New York Times article Visualizing the Cosmic Streams That Spew Meteor Showers links to a solar system viewer that allows one to visualize aspects of meteor-shower-inducing comet orbits by Ian Webb.
Now, astronomers and engineers have created an animation that lets you witness the entire journey. Using data from the Cameras for Allsky Meteor Surveillance, a network of about 60 cameras pointed at the sky above San Francisco Bay, researchers have recorded more than 300,000 meteoroid trajectories since 2010. They plan to use the data to confirm more than 300 potential meteor showers that scientists have observed, but not verified.

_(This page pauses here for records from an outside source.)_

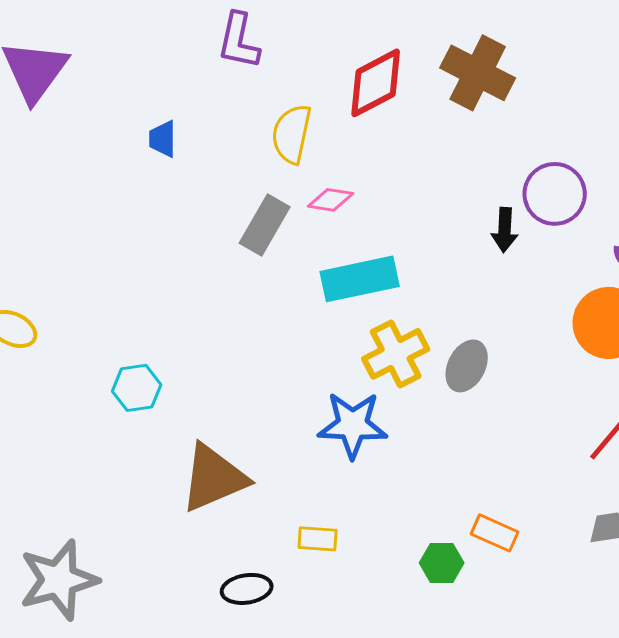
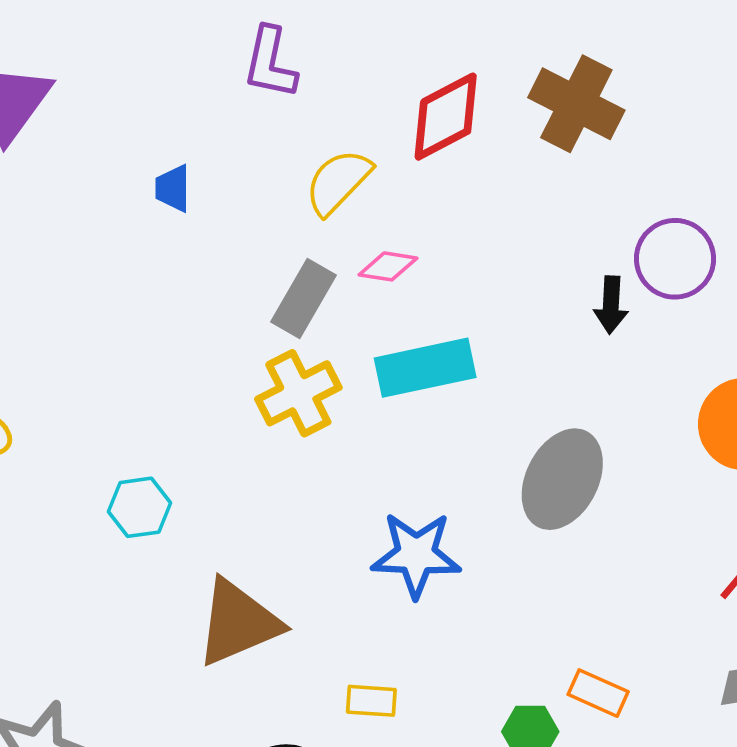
yellow semicircle: (292, 134) -> (338, 182), turned 32
yellow cross: (396, 354) -> (298, 393), moved
gray ellipse: (467, 366) -> (562, 479), size x1.5

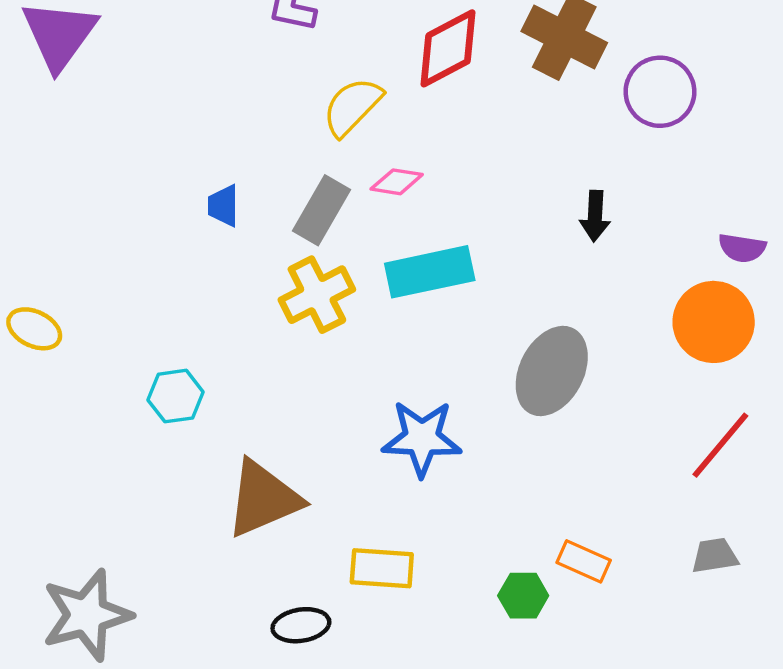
blue trapezoid: (173, 188) -> (223, 206), moved
purple circle: (675, 259) -> (660, 92), moved
yellow rectangle: (371, 701) -> (382, 568), size x1.4

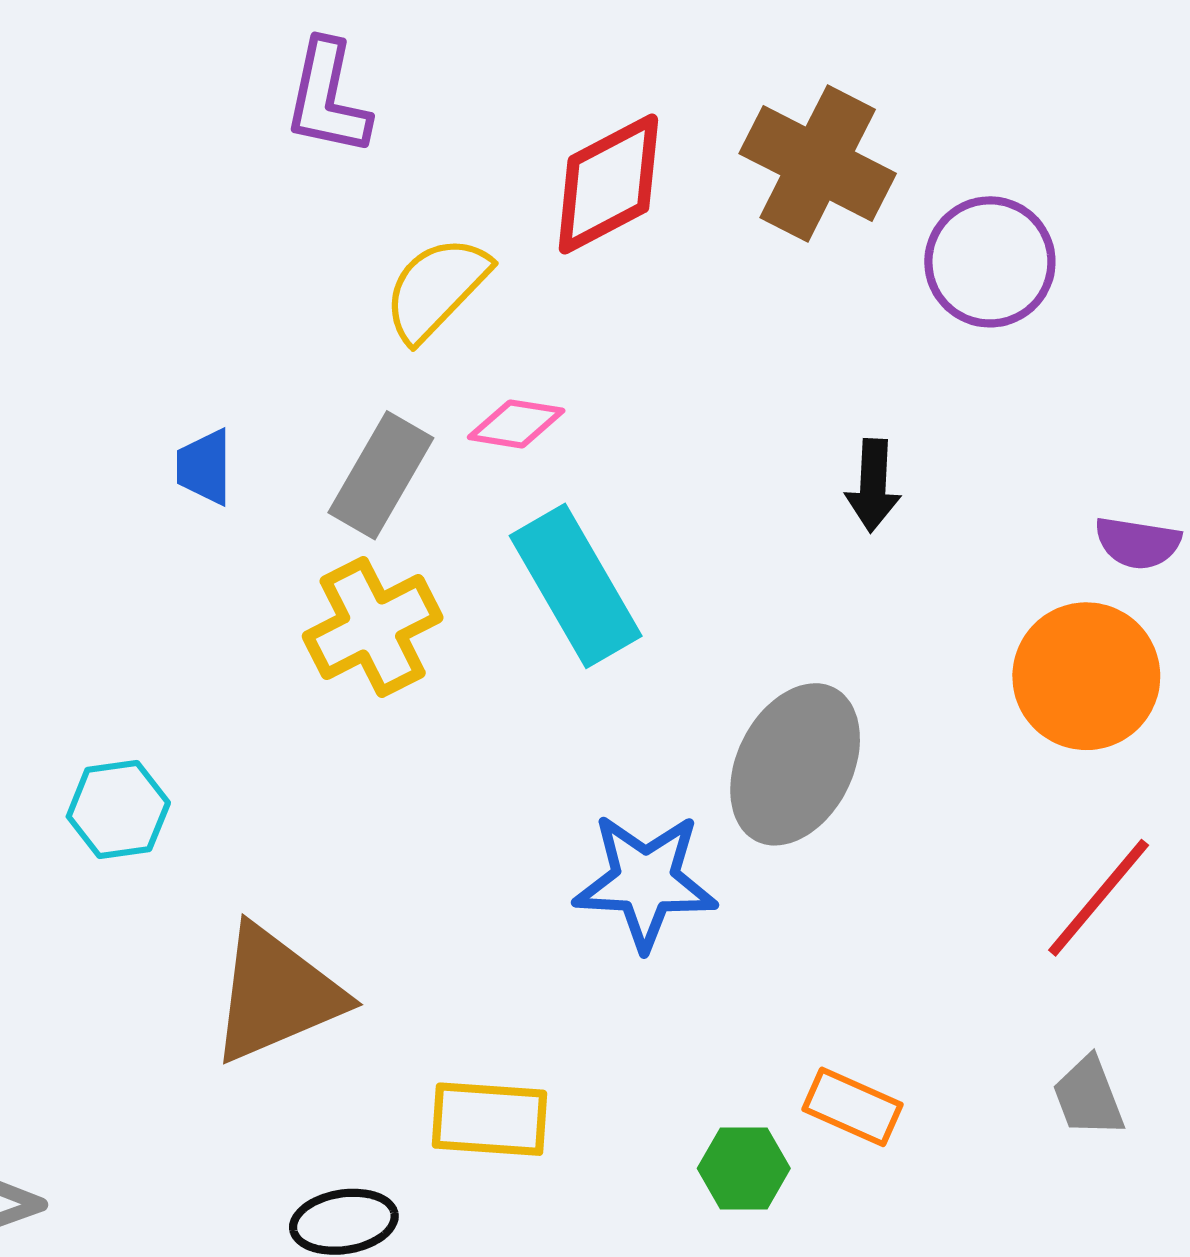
cyan rectangle: (430, 272) -> (576, 586), turned 72
blue star: (422, 438) -> (645, 881), moved
gray trapezoid: (715, 556) -> (1088, 1097), turned -102

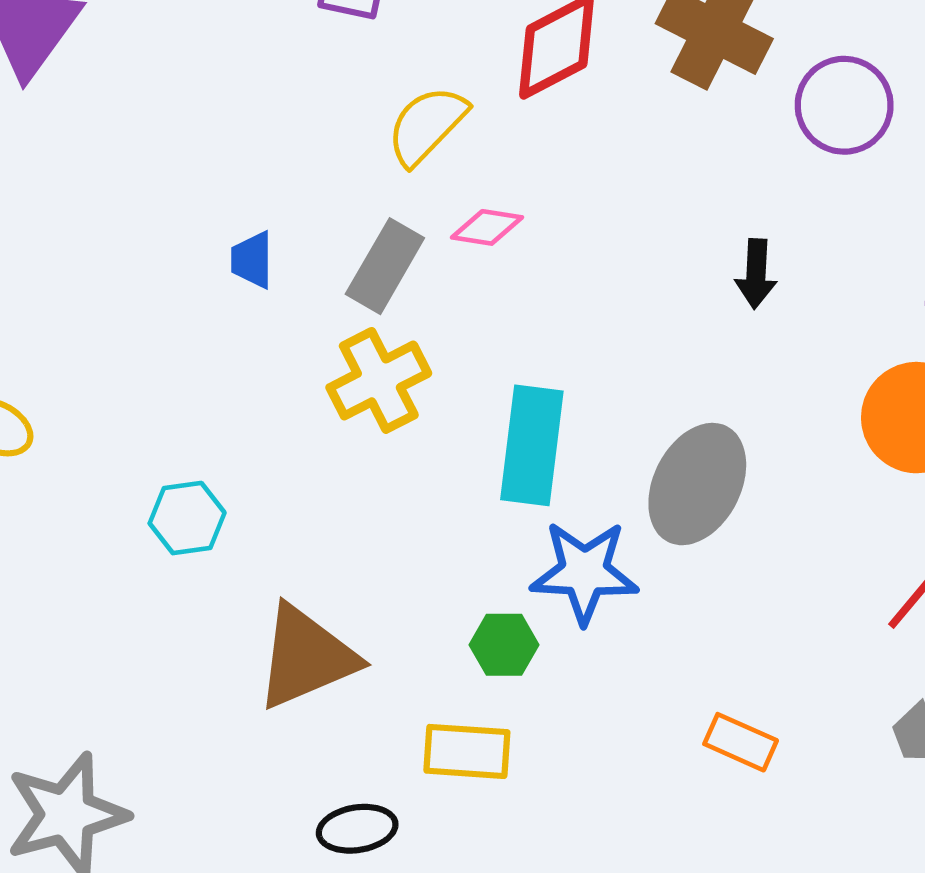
cyan rectangle: (576, 586) -> (532, 445), moved, turned 37
green hexagon: (744, 1168) -> (504, 645), moved

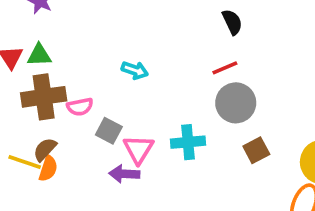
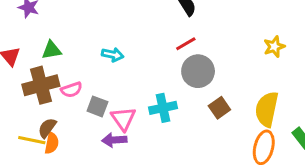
green triangle: (39, 55) -> (52, 50), moved

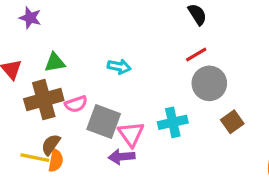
gray square: (97, 106) -> (104, 121), size x1.5

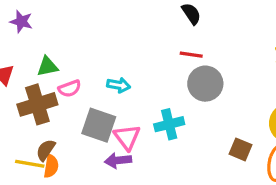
red line: (196, 55) -> (191, 55), turned 40
cyan arrow: (119, 67) -> (119, 85), moved
pink semicircle: (76, 104) -> (70, 89), moved
brown square: (232, 122) -> (240, 149), moved, turned -30

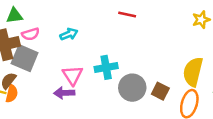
gray circle: (205, 84) -> (132, 88), moved
cyan arrow: (119, 85) -> (69, 34), turned -36
gray square: (99, 125) -> (25, 58), moved

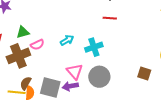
gray square: (25, 58) -> (50, 87), moved
cyan cross: (106, 67) -> (94, 47), moved
gray circle: (132, 88) -> (99, 77), moved

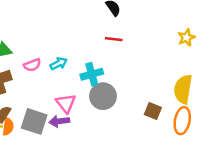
pink semicircle: (37, 45) -> (32, 65), moved
gray circle: (99, 77) -> (103, 96), moved

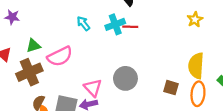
cyan arrow: (59, 64) -> (83, 23), moved, turned -96
pink semicircle: (32, 65) -> (60, 56), size x1.6
cyan cross: (92, 74) -> (115, 24), moved

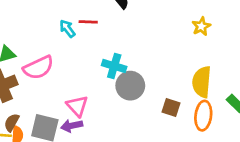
cyan cross: (115, 24) -> (114, 66), moved, turned 36
red line: (130, 27) -> (88, 22), moved
gray circle: (125, 78) -> (130, 86), moved

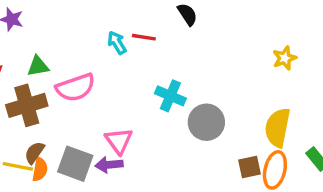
gray circle: (130, 86) -> (206, 122), moved
brown square: (171, 108) -> (250, 167), moved, turned -36

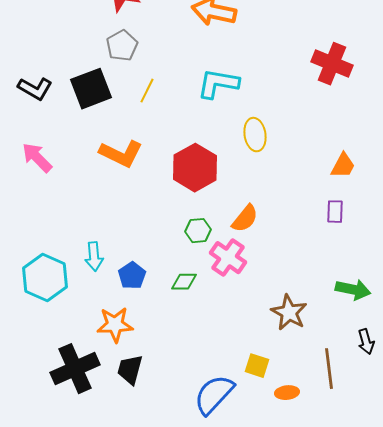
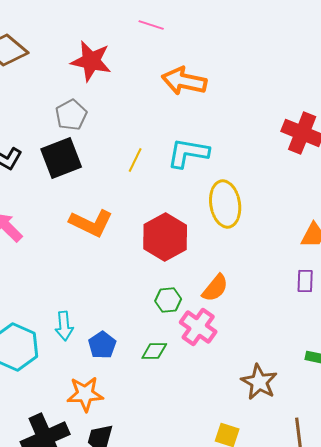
gray pentagon: (122, 46) -> (71, 115), moved
yellow line: (147, 91) -> (135, 160), moved
yellow ellipse: (255, 135) -> (225, 204), size x1.4

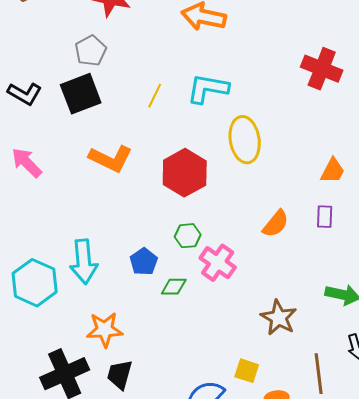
orange semicircle: (215, 288) -> (276, 224), moved
cyan arrow: (64, 326) -> (84, 262), size x1.5
blue pentagon: (102, 345) -> (144, 262), moved

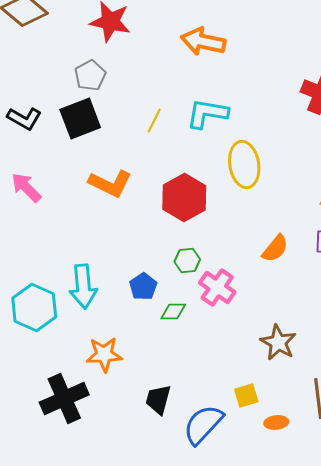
yellow square: (247, 371) -> (246, 396), turned -35
black trapezoid: (120, 375) -> (158, 400), moved

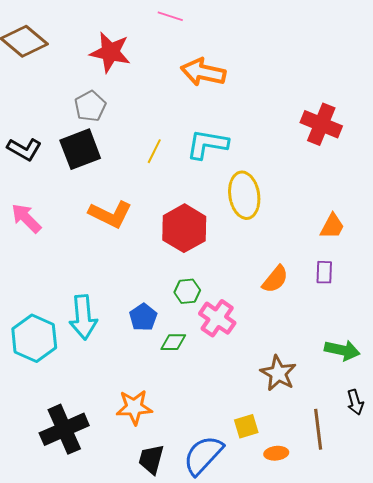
orange star: (104, 354) -> (134, 407), moved
black trapezoid: (158, 400) -> (151, 459), moved

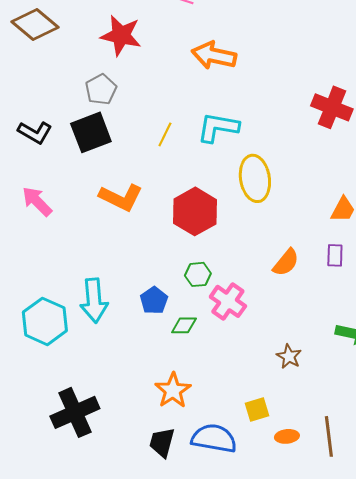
brown star: (278, 373) -> (289, 356), size x0.7
orange star: (134, 407) -> (173, 390), moved, turned -30
brown line: (318, 429) -> (329, 436), moved
blue semicircle: (203, 455) -> (214, 438), turned 57

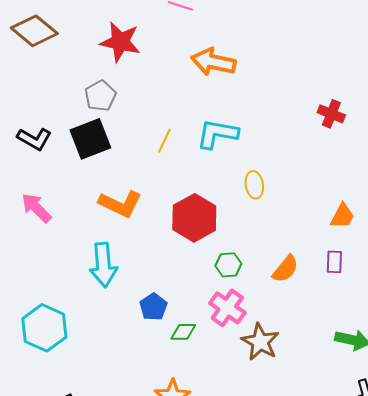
red cross: (332, 107) -> (331, 114), size x0.7
yellow ellipse: (255, 178) -> (254, 185), size x0.6
green hexagon: (198, 274) -> (228, 265), moved
cyan arrow: (94, 300) -> (103, 265), moved
brown star: (289, 356) -> (260, 342), moved, size x1.5

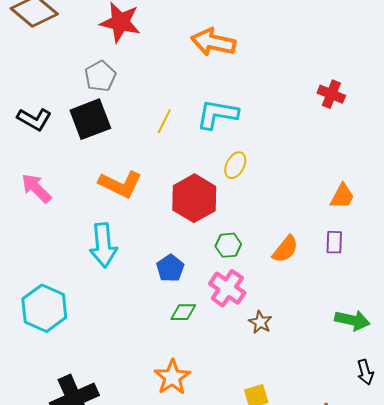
yellow ellipse: (254, 185) -> (235, 165), moved, turned 36
blue pentagon: (153, 307) -> (170, 268), moved
brown star: (260, 342) -> (260, 322), size x0.6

“Each dot that you see is a shooting star that was captured by one of our cameras,” said Peter Jenniskens, an astronomer at the SETI Institute and NASA Ames Research Center in Silicon Valley, Calif., who runs CAMS. His interactive transforms meteor showers like the Geminids and the Orionids into shimmering rivers of space rocks. Viewers can pinpoint the moment the Lyrids or Eta Aquarids light up the night by watching when their streams intersect with the Earth’s orbit, shown in blue. There is even an option to see all the meteor showers at once, making it look like a meteor hurricane.
I need some help understanding what I'm looking at. When I first open it up I believe I see a number of objects following the same general hyperbolic (or very elliptical) orbit. What bothers me is that some seem to zip past very fast, some seem to crawl slowly, and some are moving at intermediate speed. If they are all associated with one primary comet, and follow similar paths in this large (roughly 10 AU) view, shouldn't they have at least roughly similar velocities?
Edit: I've snapped screenshots from 30-10-2017
to 04-11-2017
at a speed setting of 0.005
and made two GIFs below The second one is annotated with a red, green, and blue arrow indicating three objects (slow, medium, and fast) following nearly the same orbit with at least a factor of 10 different speeds between them.
I have replayed viewing from different angles, they follow nearly the same orbit in 3D, all the way around the sun and back into space - it is not related to a particular view.
I believe this to be completely unphysical!